The first report card from ACEG came out in 2023 and ranked the regions before Order 1920 was issued, while the second one from 2024 did not change the grades and checked in after that order. Now, the report takes the requirements from Order 1920 and adds a new focus on interregional transmission.

Load growth forecasts have changed significantly since the last report, with Grid Strategies’ summary of nationwide, five-year peak load forecasts going from 24 GW three years ago to 150 GW in its most recent update. Load growth is affecting transmission development, with FERC saying it was the main driver for 1,000 miles of new facilities in 2024.

“While today’s load growth can tempt a crisis‑response mindset focused solely on short‑term fixes, the industry must move beyond ad hoc solutions and embrace long‑term regional and interregional planning,” the report said. “Proactive, holistic long‑term planning that also accommodates near‑term needs has proven to deliver the lowest costs to consumers. It captures economies of scale that ‘just‑in‑time’ projects miss and enables high‑capacity upgrades to come online ahead of demand.”

The report looked at interregional planning and gave the country an overall “C-minus” that reflects continued reliance on voluntary coordination rather than a formal requirement for regions to implement interregional planning best practices capable of finding the highest value projects.

“The takeaway is not that nothing is working,” Hayes said. “Transmission planning works when it’s proactive, coordinated and long term. The challenge now is scaling those successes fast enough — across and between regions — to keep electricity affordable and reliable for all Americans as demand continues to grow.”

Company Briefs

Dominion Installs 1st CVOW Turbine

Dominion Energy’s $11.2 billion Coastal Virginia Offshore Wind project off Virginia Beach’s coast reached a major milestone on Jan. 21 with the installation of the first turbine.
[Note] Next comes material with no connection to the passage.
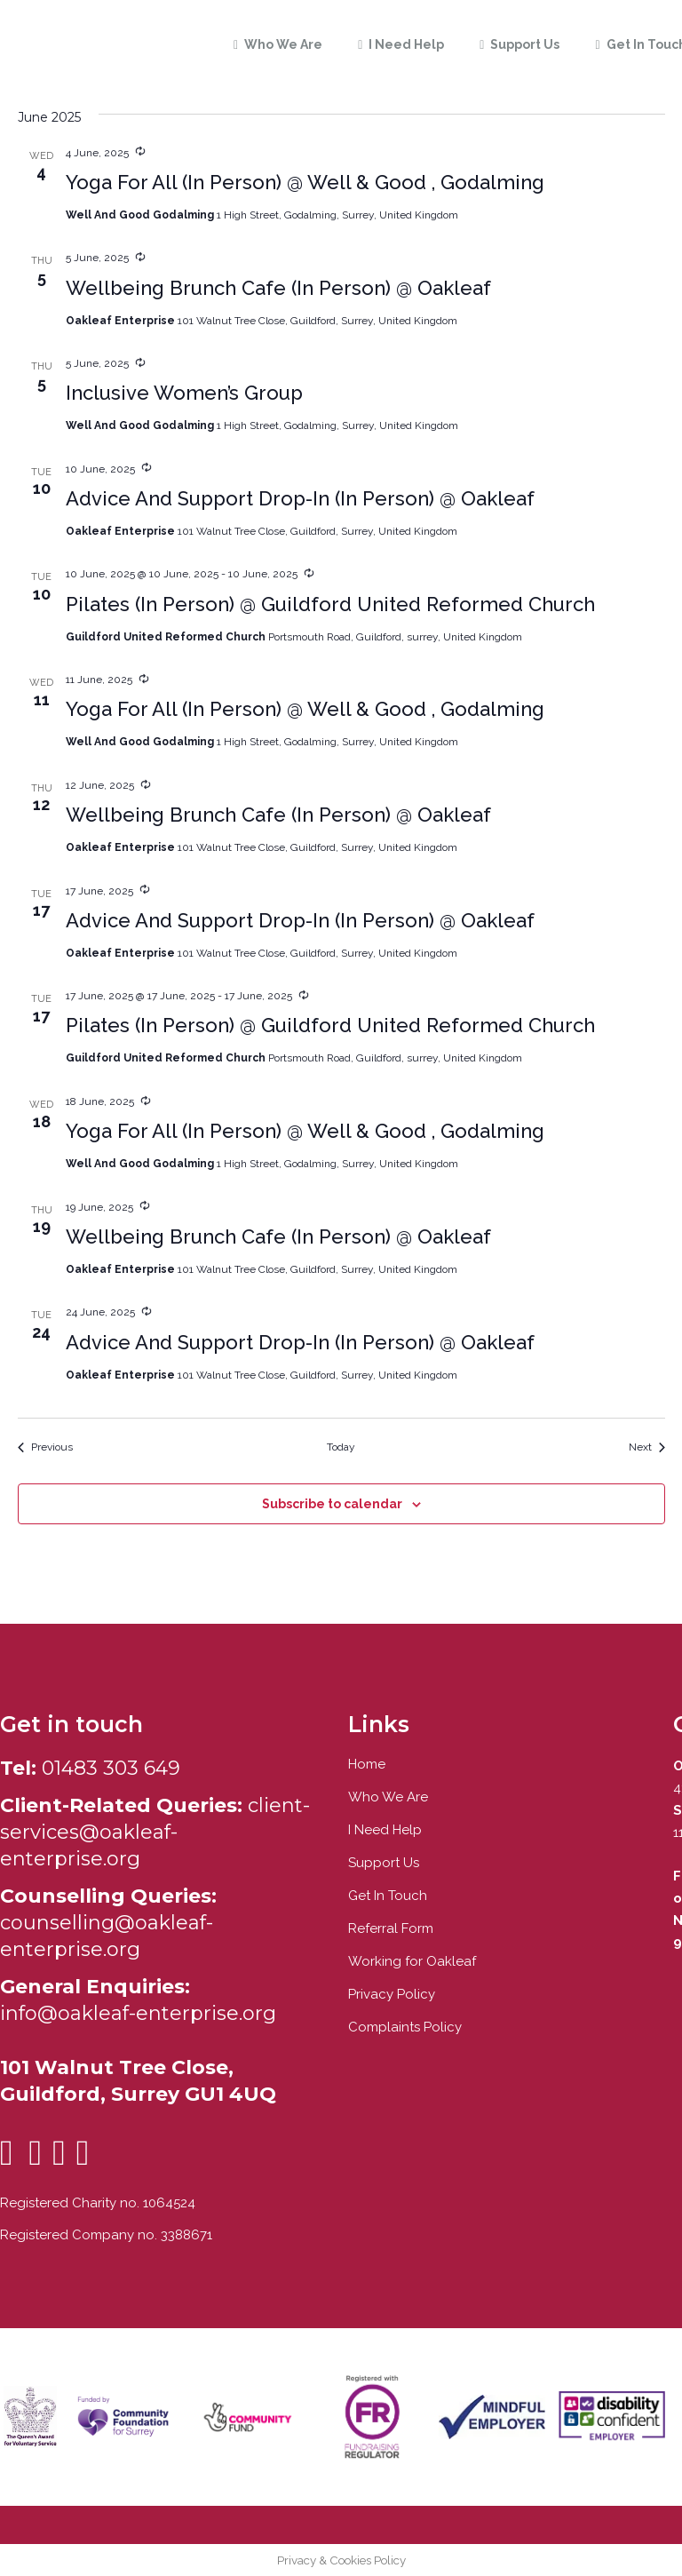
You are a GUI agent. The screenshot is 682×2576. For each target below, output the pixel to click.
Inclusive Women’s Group (184, 392)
The tower was installed less than a week after the utility won a preliminary injunction in federal court, allowing it to resume construction on the project.

More: Virginia Business

TerraForm Buys 1.56-GW Solar Project in Illinois

TerraForm Power, an affiliate of Brookfield Asset Management, announced the acquisition of a 1.56-GW solar project in Illinois from its original developer, Hexagon Energy.

The Steward Creek Solar project recently sealed a 600-MW interconnection agreement between TerraForm, Commonwealth Edison and PJM.

The financials of the deal were not disclosed.